Taking on a beloved local business was a big responsibility – especially with no baking experience – but they quickly became passionate about bread-making. “It was a challenge and we had to go in boots and all and learn everything from the ground-up,” says O’Donoghue. “That first year was all-encompassing.”
“Amanda learned everything about the products and the production process and my focus was on sales and customer service,” says Price. “Thankfully we had – and still do have – very good artisan bakers who could carry on the traditional processes. Going in, the staff were our biggest asset. We started with 18, now we have 35.”
He says they initially didn’t make many changes. “For the first couple of years, we just improved things where we could and made a few tweaks.”
“One of the things that is different about us is that we are a bread bakery only,” says O’Donoghue. “We don’t make sweet stuff, we don’t make pies, we just bake bread. That is quite unique in New Zealand, and I think it is why we are good at what we do.
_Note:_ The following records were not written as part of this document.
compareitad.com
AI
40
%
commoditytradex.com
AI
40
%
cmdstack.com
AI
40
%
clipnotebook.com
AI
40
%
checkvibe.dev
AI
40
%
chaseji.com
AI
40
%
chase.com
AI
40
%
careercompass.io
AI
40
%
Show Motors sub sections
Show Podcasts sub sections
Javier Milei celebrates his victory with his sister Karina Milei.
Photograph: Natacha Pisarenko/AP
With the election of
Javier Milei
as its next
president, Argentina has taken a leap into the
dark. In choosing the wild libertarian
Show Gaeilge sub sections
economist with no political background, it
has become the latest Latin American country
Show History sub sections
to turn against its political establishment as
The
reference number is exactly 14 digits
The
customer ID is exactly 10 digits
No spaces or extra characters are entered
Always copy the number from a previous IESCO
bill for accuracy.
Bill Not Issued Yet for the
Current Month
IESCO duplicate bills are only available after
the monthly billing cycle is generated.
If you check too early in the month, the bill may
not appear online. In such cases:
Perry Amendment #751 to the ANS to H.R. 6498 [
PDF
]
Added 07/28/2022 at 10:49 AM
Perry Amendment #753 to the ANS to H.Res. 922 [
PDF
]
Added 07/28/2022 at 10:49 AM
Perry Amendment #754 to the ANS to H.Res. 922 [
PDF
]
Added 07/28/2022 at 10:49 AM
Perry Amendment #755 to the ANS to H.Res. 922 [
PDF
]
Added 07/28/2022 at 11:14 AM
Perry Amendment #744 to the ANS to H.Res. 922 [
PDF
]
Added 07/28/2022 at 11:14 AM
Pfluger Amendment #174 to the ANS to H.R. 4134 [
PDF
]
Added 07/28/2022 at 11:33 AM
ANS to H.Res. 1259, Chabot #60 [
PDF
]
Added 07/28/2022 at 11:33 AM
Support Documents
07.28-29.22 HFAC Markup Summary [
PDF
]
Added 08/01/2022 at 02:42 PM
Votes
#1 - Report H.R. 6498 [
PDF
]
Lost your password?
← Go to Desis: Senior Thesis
Our focus is on bread, and making sure every loaf is the best it can be.
“With breadmaking, you might have the same ingredients and the same process every time, but then external factors can fluctuate, like the temperature, so you might have to adjust things from batch to batch to make sure it is perfect every time. There’s a science and an art to breadmaking – the science is the recipe and the art is the adjustments you make.”
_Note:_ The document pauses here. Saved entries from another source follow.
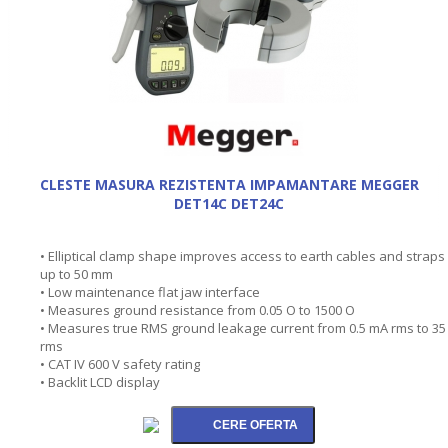
CLESTE MASURA REZISTENTA IMPAMANTARE MEGGER
DET14C DET24C
• Elliptical clamp shape improves access to earth cables and straps
up to 50 mm
• Low maintenance flat jaw interface
• Measures ground resistance from 0.05 O to 1500 O
• Measures true RMS ground leakage current from 0.5 mA rms to 35
rms
• CAT IV 600 V safety rating
• Backlit LCD display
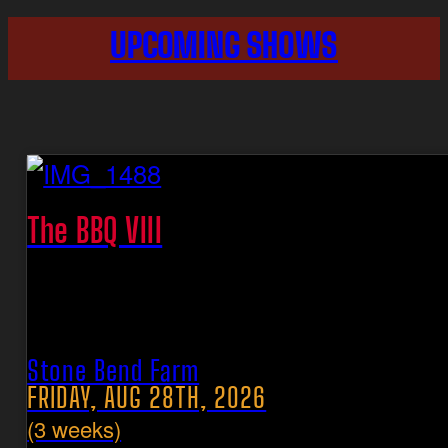
UPCOMING SHOWS
The BBQ VIII
Stone Bend Farm
FRIDAY, AUG 28TH, 2026
(3 weeks)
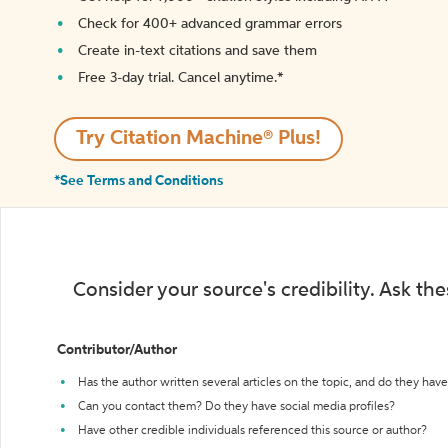
Check for 400+ advanced grammar errors
Create in-text citations and save them
Free 3-day trial. Cancel anytime.*️
Try Citation Machine® Plus!
*See Terms and Conditions
Consider your source's credibility. Ask th
Contributor/Author
Has the author written several articles on the topic, and do they have 
Can you contact them? Do they have social media profiles?
Have other credible individuals referenced this source or author?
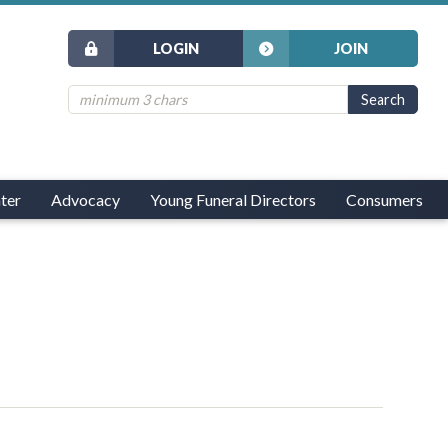
LOGIN
JOIN
ter
Advocacy
Young Funeral Directors
Consumers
It soon became clear that among their extensive range of breads, the multigrain sourdough was a standout performer. It is made using the original fermented sourdough starter that the previous owners began the business with over two decades ago.
That naturally cultivated living starter is the key to great sourdough, and the European Bakery owners take very seriously the responsibility of being the caretakers of the starter, which is possibly one of the oldest used on this scale in New Zealand.
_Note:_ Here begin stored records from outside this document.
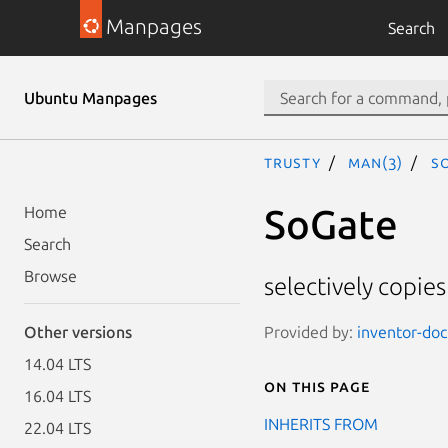
Manpages
Search
Ubuntu Manpages
trusty
man(3)
So
SoGate
Home
Search
Browse
selectively copies
Provided by:
inventor-doc
Other versions
14.04 LTS
On this page
16.04 LTS
INHERITS FROM
22.04 LTS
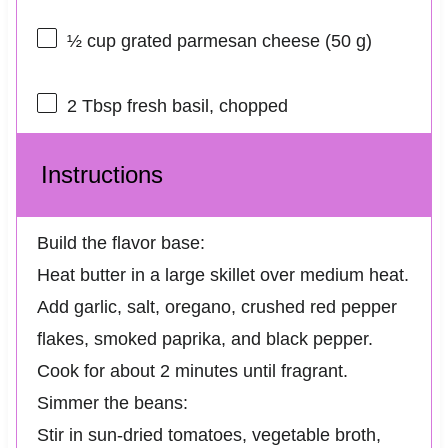
½ cup
grated parmesan cheese (
50 g
)
2 Tbsp
fresh basil, chopped
Instructions
Build the flavor base:
Heat butter in a large skillet over medium heat.
Add garlic, salt, oregano, crushed red pepper
flakes, smoked paprika, and black pepper.
Cook for about 2 minutes until fragrant.
Simmer the beans:
Stir in sun-dried tomatoes, vegetable broth,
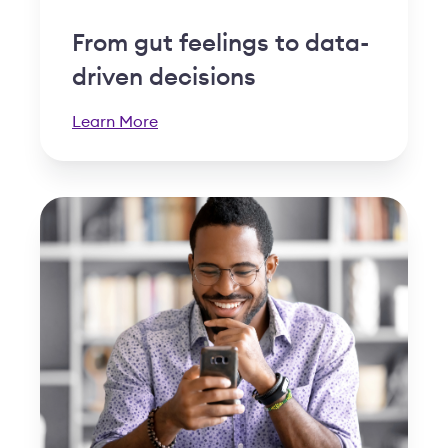
From gut feelings to data-
driven decisions
Learn More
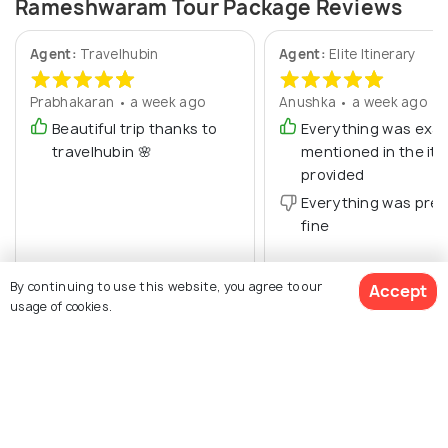
Rameshwaram Tour Package Reviews
Agent:
Travelhubin
Agent:
Elite Itinerary
Prabhakaran • a week ago
Anushka • a week ago
Beautiful trip thanks to
Everything was exac
travelhubin 🌸
mentioned in the iti
provided
Everything was pret
fine
By continuing to use this website, you agree to our
Accept
usage of cookies.
$ 455
Get Quotes
per adult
The long fermentation process of each batch of dough, during which the gluten in the bread is broken down, is also a vital part of creating delicious loaves, says O’Donoghue. It can take from eight to 48 hours to make a loaf of sourdough, depending on the fermentation process. However, the important thing is knowing when the dough is just right to make the best loaf of bread.
“The time it takes is crucial when it comes to traditional European bread. That gives it its flavour, and it also means it’s not so hard on the gut – people say they feel really good after eating it. When you pick it up, it feels quite dense, but it’s not heavy like some dark European breads – it’s moist and flavoursome. It’s a very moreish loaf of bread to eat.”
As well as being easier on your digestive system, there are a whole range of other health benefits associated with sourdough, such as supporting gut health, helping to keep blood sugar stable and providing nutrients like calcium, potassium and magnesium, according to WebMD.
Packed with natural energy, this loaf is ideal fuel for Kiwi adventures like tramping, skiing, surfing, or simply exploring.
“Bread can be a good part of people’s diets as long as they choose well,” says O’Donoghue. “Carbs get a bad rap but they’re not all bad – there is a place for the right ones.”
European Bakery’s multigrain sourdough also includes sesame, pumpkin and sunflower seeds, with soaked grains like rye, kibble and purple wheat. “There’s a lot of goodness in there,” says O’Donoghue.
A lot of people are discerning when it comes to their bread these days and being able to produce loaves that not only taste great but are healthy is hugely rewarding, says Price.
He says the ultimate compliments have come from European visitors to Queenstown who’ve sampled their bread.
“We’ve had them say to us, ‘This is as good, if not better, than what we get at home’. That’s so good to hear!”